Chickpea, also known as chickpeas and Turkish peas, is an annual legume whose grains have an unusual shape, reminiscent of a sheep’s head with a bird’s beak.

Its stem is erect, covered with glandular hairs. Its leaves resemble wings. The plant reaches a height of 20-70 cm. The mass of about 1000 chick seeds, depending on the variety, varies between 150 and 300 grams.

Turkey pea is a heat-loving self-pollinating plant, pollination takes place in the phase when its flowers are closed, but sometimes cross-pollination is also possible.

The vegetation period of chickpeas is from 80-110 days for the early varieties to 150-220 days for the late varieties. Germination begins at a soil temperature between 3 and 5 degrees Celsius, the planting material of the Turkish pea also withstands short frosts, when the temperature drops to 8-11 degrees below zero.

Central Asia is considered the homeland of chickpeas. The plant is cultivated in the countries of Central and Middle Asia, East Africa, Eastern Europe, India and the Mediterranean region.

Turkey peas are the 3rd most popular legume in the world after peas and beans.

Nutritional value per 100 grams

• Proteins – 19.0 grams;
• Fats – 6 grams;
• Carbohydrates – 61.0 grams;
• Calorie content – ​​364 kilocalories ;

Chickpeas – useful properties

Chickpea sprouts contain high-quality proteins, plant fibers, a large amount of calcium, as well as magnesium, potassium, vitamin A and C. They are low in calories and surpass other legumes in terms of the amount of essential essential nutrients amino acids – methionine and tryptophan.

Modern scientists have found that people have long valued this type of legume. Chickpea grains contain up to 30% proteins, which in quality approach those of eggs, up to 8% oils, 50-60% carbohydrates, 2-5% mineral salts and many vitamins – A, B1, B2, B3, C, B6, PP /nicotinic acid/.

Due to its high nutritional value, turkey peas can be used instead of meat, as many people do during fasting. Such a diet serves as a prevention against diseases of the heart and blood vessels.

Thanks to the high fiber content, chickpeas improve digestion and have a beneficial effect on heart function, and also regulate blood sugar levels.

Turkey peas provide the body with energy, which is absorbed gradually without increasing the concentration of glucose in the blood.

Dioscorides Pedanius, one of the most famous physicians at the time of the Roman emperor Nero, reported that the tender young chickpeas had a beneficial effect on the stomach and recommended their use as a dessert.

Hippocrates advised people with skin diseases to include Turkish peas in their diet.
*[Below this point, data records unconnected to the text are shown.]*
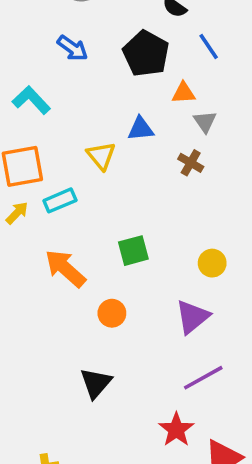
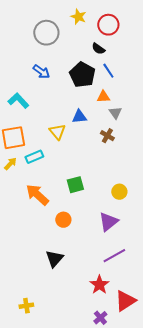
blue line: (209, 46) -> (108, 71), moved

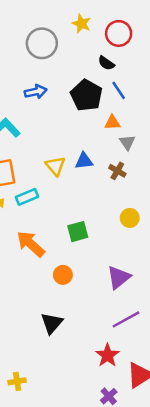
blue arrow: (41, 72) -> (36, 92), turned -48
blue triangle: (79, 117) -> (84, 161), moved
yellow circle: (119, 192) -> (130, 218), moved

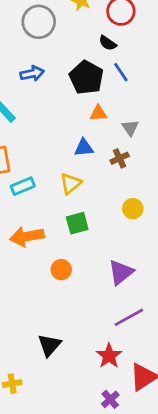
orange triangle: (112, 123) -> (98, 113), moved
yellow triangle: (55, 166) -> (71, 183), moved, turned 30
brown cross: (117, 171) -> (120, 158), turned 35
orange arrow: (31, 244) -> (27, 236), turned -52
black triangle: (52, 323) -> (49, 345), moved

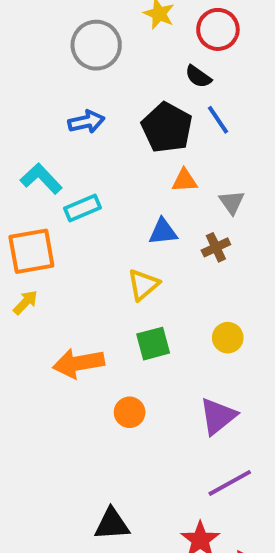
cyan rectangle: (23, 186) -> (82, 208), moved
yellow circle: (133, 209) -> (228, 338), moved
black triangle: (49, 345) -> (112, 524), turned 45

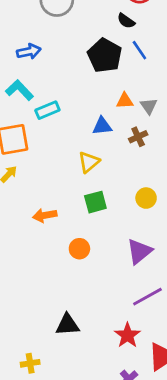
blue arrow: (86, 122) -> (29, 51), moved
orange triangle: (185, 181) -> (125, 101), moved
orange arrow: (79, 363) -> (45, 215), size x0.7

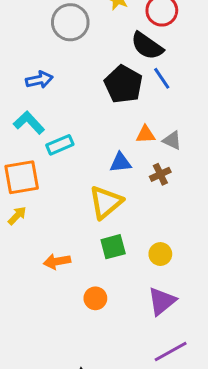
black semicircle: (126, 21) -> (147, 46), size x1.6
gray triangle: (149, 106) -> (172, 140), turned -30
yellow triangle: (89, 162) -> (106, 202), size x1.4
yellow circle: (146, 198) -> (160, 254), moved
The presence of oxalic, citric and malic acids was found in chickpea leaves. Depending on the variety, the fat in the grains of the Turkish pea varies from 4.1-7.2%, and according to this indicator chickpea surpasses all legumes, except soybean.

The fact is known in folk medicine that if a person regularly eats chickpeas, he can protect himself from such dangerous eye diseases as cataracts – clouding of the lens and subsequently partial and complete blindness.

The transparency of the lens depends on the metabolic processes in the body, which can be disturbed as a result of clogging of the intestines, liver and the accumulation of toxins in the blood.

And chickpeas promote their purification and, accordingly, help to normalize the circulation of the intraocular fluid.

And for this reason, folk healers recommend Turkish peas not only for the treatment and prevention of cataracts, but also for maintaining the good health of the whole organism.